Write out each line of the listing as it stands, without the images.

_DATASET CONTENT_
== Segment start ==

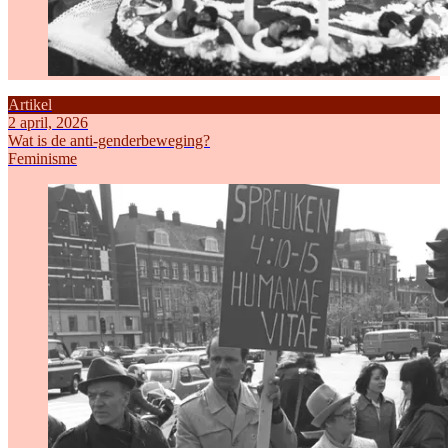
Artikel
2 april, 2026
Wat is de anti-genderbeweging?
Feminisme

== Segment end ==

_PROBLEM SOLUTION_
Artikel
2 april, 2026
Wat is de anti-genderbeweging?
Feminisme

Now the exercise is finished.